‘Based on the latest research on brain development and clinical experience with parents, Dr. Laura Markham’s approach is as simple as it is effective. Her message: Fostering emotional connection with your child creates real and lasting change. When you have that vital connection, you don’t need to threaten, nag, plead, bribe – or even punish.’
Picked up this book in my ongoing quest to stop yelling at the kids. Now that 123 Magic has helped me cut down drastically on my yelling, I would like to stop yelling completely… if that’s possible.
First and foremost, I agree completely with the author that ‘parenting isn’t about what our child does, but about how we respond.’ Because I know my biggest hurdle is not the children’s misbehaviours, but my short-temperedness and my tantrums.
On good days, i.e. when somehow I was able to remain calm when the kids were acting up, their misbehaviours rarely escalated into full-blown tantrums. I have experienced this ‘miracle’, but the difficult part is, how do I always remain calm? (or at least most of the time)

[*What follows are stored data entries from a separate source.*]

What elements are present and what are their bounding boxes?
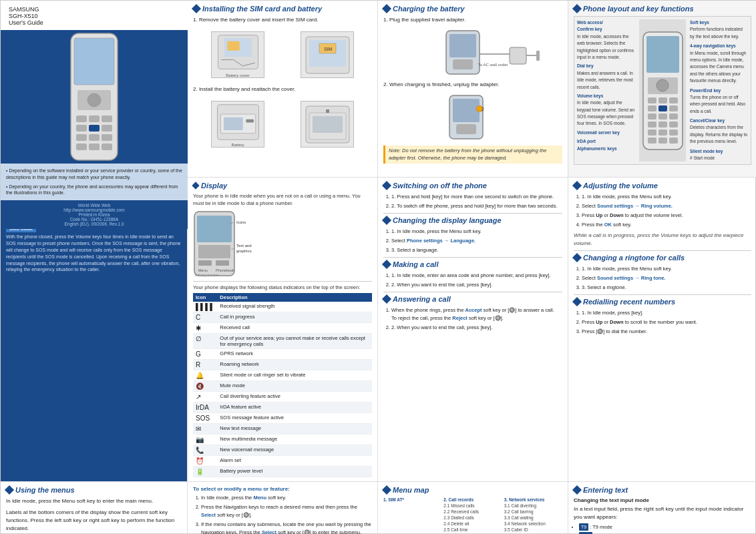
svg-rect-59 (648, 129, 656, 136)
entering-text-section: Entering text Changing the text input mo… (568, 482, 756, 535)
svg-rect-66 (197, 216, 232, 242)
charging-title: Charging the battery (383, 5, 562, 13)
menu-sub-item: 3.2 Call barring (504, 509, 562, 515)
svg-rect-36 (536, 51, 540, 61)
status-desc: Call in progress (217, 312, 372, 322)
status-icon: 🔋 (193, 466, 217, 477)
svg-rect-64 (669, 138, 678, 144)
switching-diamond (382, 181, 391, 190)
menus-left-desc: Labels at the bottom corners of the disp… (6, 509, 182, 535)
branding-panel: SAMSUNG SGH-X510 User's Guide (1, 1, 188, 178)
website-label: World Wide Web (6, 203, 182, 208)
svg-rect-52 (669, 105, 678, 111)
svg-rect-63 (658, 138, 667, 144)
charging-step1: 1. Plug the supplied travel adapter. (383, 16, 562, 24)
content-area: SAMSUNG SGH-X510 User's Guide (1, 1, 756, 534)
svg-rect-14 (89, 144, 100, 150)
svg-text:To AC wall outlet: To AC wall outlet (478, 63, 508, 67)
status-icon: ⏰ (193, 455, 217, 466)
alphanumeric-keys-label: Alphanumeric keys (577, 146, 635, 152)
status-row: 📷New multimedia message (193, 434, 372, 445)
volume-step3: Press Up or Down to adjust the volume le… (582, 212, 751, 220)
branding-box: SAMSUNG SGH-X510 User's Guide (1, 1, 188, 30)
svg-text:Soft key function: Soft key function (194, 273, 219, 277)
status-icon: R (193, 359, 217, 370)
svg-rect-6 (102, 115, 112, 122)
sim-diagram1: Battery cover (211, 31, 264, 78)
svg-rect-1 (74, 38, 114, 85)
status-icon: C (193, 312, 217, 322)
making-steps: 1. In Idle mode, enter an area code and … (383, 272, 562, 289)
menu-sub-item: 3.3 Call waiting (504, 515, 562, 521)
status-row: GGPRS network (193, 348, 372, 359)
status-desc: Received call (217, 322, 372, 333)
status-desc: Mute mode (217, 380, 372, 391)
status-desc: Call diverting feature active (217, 391, 372, 402)
charging-svg1: To AC wall outlet (406, 27, 540, 77)
battery-label: Battery (231, 143, 244, 147)
status-icon: IrDA (193, 402, 217, 413)
ringtone-diamond (572, 253, 582, 262)
diamond-icon (192, 4, 201, 13)
ringtone-title: Changing a ringtone for calls (574, 254, 751, 262)
menus-diamond (5, 485, 14, 494)
layout-left-labels: Web access/ Confirm key In Idle mode, ac… (577, 19, 635, 162)
battery-diagram1: Battery (211, 101, 264, 148)
svg-text:2: 2 (482, 107, 484, 111)
svg-rect-31 (449, 34, 476, 57)
status-icon: 🔇 (193, 380, 217, 391)
charging-step2: 2. When charging is finished, unplug the… (383, 81, 562, 89)
svg-text:Phonebook: Phonebook (216, 268, 234, 272)
abc-mode-item: ABC: ABC mode (579, 532, 751, 535)
menu-map-item: 2. Call records2.1 Missed calls2.2 Recei… (443, 497, 502, 535)
status-row: ✉New text message (193, 423, 372, 434)
charging-diagram2: 2 (383, 92, 562, 142)
voicemail-server-key: Voicemail server key (577, 129, 635, 136)
svg-rect-8 (89, 125, 100, 131)
svg-text:SIM: SIM (324, 47, 333, 51)
layout-diamond-icon (572, 4, 582, 13)
display-subsection: Display Your phone is in Idle mode when … (193, 182, 372, 278)
status-table: Icon Description ▌▌▌▌Received signal str… (193, 293, 372, 477)
battery-svg1 (213, 101, 263, 143)
status-icon: ∅ (193, 333, 217, 348)
svg-text:Icons: Icons (236, 220, 246, 224)
svg-rect-39 (453, 99, 480, 122)
sim-images-row: Battery cover SIM (193, 28, 372, 81)
menu-item-header: 3. Network services (504, 497, 562, 502)
svg-rect-56 (648, 121, 656, 127)
menu-sub-item: 2.3 Dialled calls (443, 515, 502, 521)
menu-sub-item: 3.1 Call diverting (504, 503, 562, 509)
phone-layout-title: Phone layout and key functions (574, 5, 751, 13)
redialling-step1: 1. In Idle mode, press [key]. (582, 309, 751, 317)
text-input-subtitle: Changing the text input mode (574, 497, 751, 503)
svg-rect-50 (648, 105, 656, 111)
status-desc: SOS message feature active (217, 413, 372, 423)
menu-map-diamond (382, 485, 391, 494)
display-diagram: Icons Text and graphics Menu Phonebook S… (193, 210, 256, 278)
svg-rect-48 (658, 97, 667, 103)
volume-steps: 1. In Idle mode, press the Menu soft key… (574, 193, 751, 229)
website-url: http://www.samsungmobile.com (6, 208, 182, 212)
note1: • Depending on the software installed or… (6, 168, 182, 181)
icon-header: Icon (193, 293, 217, 302)
status-row: 🔋Battery power level (193, 466, 372, 477)
volume-step1: 1. In Idle mode, press the Menu soft key… (582, 193, 751, 201)
status-row: SOSSOS message feature active (193, 413, 372, 423)
select-step3: If the menu contains any submenus, locat… (201, 521, 372, 535)
svg-point-46 (656, 79, 669, 91)
layout-right-labels: Soft keys Perform functions indicated by… (690, 19, 748, 162)
description-header: Description (217, 293, 372, 302)
svg-rect-34 (510, 47, 526, 64)
ringtone-step1: 1. In Idle mode, press the Menu soft key… (582, 265, 751, 273)
divider6 (574, 294, 751, 295)
note2: • Depending on your country, the phone a… (6, 184, 182, 197)
menu-map-section: Menu map 1. SIM AT*2. Call records2.1 Mi… (378, 482, 568, 535)
svg-rect-42 (456, 124, 476, 134)
status-icon: G (193, 348, 217, 359)
svg-rect-13 (76, 144, 87, 150)
divider3 (383, 257, 562, 258)
status-row: ⏰Alarm set (193, 455, 372, 466)
sos-block: SOS mode With the phone closed, press th… (6, 225, 182, 273)
menu-map-title: Menu map (383, 486, 562, 494)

But alas, as I read the book, I felt that its proposed solution is for the parent to attain saintly composure and patience and always do the right thing. It advocates no punishment, no cry-it-out – very attachment parenting. (Which is good. If I have three domestic helpers, one for each kid. Oh, make that four – one for the housework. Gosh, I shall write a post on attachment parenting soon. A lot to say about that.)
This book is also too psychoanalytical for me. The author suggests that parents run into difficulties because ‘virtually all of us were wounded as children, and if we don’t heal those wounds, they prevent us from parenting our child as we truly want to.’
Hmm. I did my degree in psychology and I have always preferred cognitive theories. I also very much believe in WILL over being controlled by childhood incidents that occurred 30 years ago.
In addition, the author also says that children’s tantrums are a result of repressed emotions.
“.. we could also think of misbehaviour as acting out a big emotion that the child can’t express in words. So all ‘misbehaviour’ is a signal to us as parents that our child needs our help with an emotion that he can’t process, one that’s driving him to misbehave.”
Gosh. While I don’t believe that children purposely manipulate parents, neither can I accept that ALL misbehaviours are symptoms of bigger problems. I prefer to think that children are just naughty at times. I mean, they are children after all!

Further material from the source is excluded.